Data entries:
==========

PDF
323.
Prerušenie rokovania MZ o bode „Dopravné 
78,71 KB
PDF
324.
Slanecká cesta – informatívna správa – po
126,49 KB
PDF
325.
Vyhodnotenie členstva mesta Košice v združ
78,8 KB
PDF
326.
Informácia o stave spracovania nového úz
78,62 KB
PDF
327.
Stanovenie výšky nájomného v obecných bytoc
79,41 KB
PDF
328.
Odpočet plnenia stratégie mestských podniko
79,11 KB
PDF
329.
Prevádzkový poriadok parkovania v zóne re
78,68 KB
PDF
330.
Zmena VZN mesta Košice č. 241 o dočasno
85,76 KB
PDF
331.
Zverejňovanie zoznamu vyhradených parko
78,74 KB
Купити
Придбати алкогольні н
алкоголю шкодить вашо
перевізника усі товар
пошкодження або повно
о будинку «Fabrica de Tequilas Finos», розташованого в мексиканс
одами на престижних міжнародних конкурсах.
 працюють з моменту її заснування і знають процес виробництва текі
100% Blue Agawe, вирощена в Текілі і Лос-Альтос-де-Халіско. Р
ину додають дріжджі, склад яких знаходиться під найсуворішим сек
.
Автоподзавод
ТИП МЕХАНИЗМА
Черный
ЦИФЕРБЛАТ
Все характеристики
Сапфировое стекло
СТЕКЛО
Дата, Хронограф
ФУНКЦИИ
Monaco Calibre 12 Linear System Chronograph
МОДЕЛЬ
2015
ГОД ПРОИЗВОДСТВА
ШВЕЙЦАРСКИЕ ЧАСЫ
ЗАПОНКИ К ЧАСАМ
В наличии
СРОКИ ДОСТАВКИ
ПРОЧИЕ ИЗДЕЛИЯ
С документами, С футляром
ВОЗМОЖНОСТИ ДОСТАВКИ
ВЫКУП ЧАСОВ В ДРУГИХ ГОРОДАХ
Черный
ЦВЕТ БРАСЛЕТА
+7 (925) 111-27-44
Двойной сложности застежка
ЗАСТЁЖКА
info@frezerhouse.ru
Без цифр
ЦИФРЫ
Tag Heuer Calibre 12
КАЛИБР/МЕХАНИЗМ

==========

DESCRIPTION OF THE TASK:
Repeat exactly the lines of the data from the first one through the line with "100% Blue Agawe, вирощена", both of them included.

REPLY TO THE TASK:
PDF
323.
Prerušenie rokovania MZ o bode „Dopravné 
78,71 KB
PDF
324.
Slanecká cesta – informatívna správa – po
126,49 KB
PDF
325.
Vyhodnotenie členstva mesta Košice v združ
78,8 KB
PDF
326.
Informácia o stave spracovania nového úz
78,62 KB
PDF
327.
Stanovenie výšky nájomného v obecných bytoc
79,41 KB
PDF
328.
Odpočet plnenia stratégie mestských podniko
79,11 KB
PDF
329.
Prevádzkový poriadok parkovania v zóne re
78,68 KB
PDF
330.
Zmena VZN mesta Košice č. 241 o dočasno
85,76 KB
PDF
331.
Zverejňovanie zoznamu vyhradených parko
78,74 KB
Купити
Придбати алкогольні н
алкоголю шкодить вашо
перевізника усі товар
пошкодження або повно
о будинку «Fabrica de Tequilas Finos», розташованого в мексиканс
одами на престижних міжнародних конкурсах.
 працюють з моменту її заснування і знають процес виробництва текі
100% Blue Agawe, вирощена в Текілі і Лос-Альтос-де-Халіско. Р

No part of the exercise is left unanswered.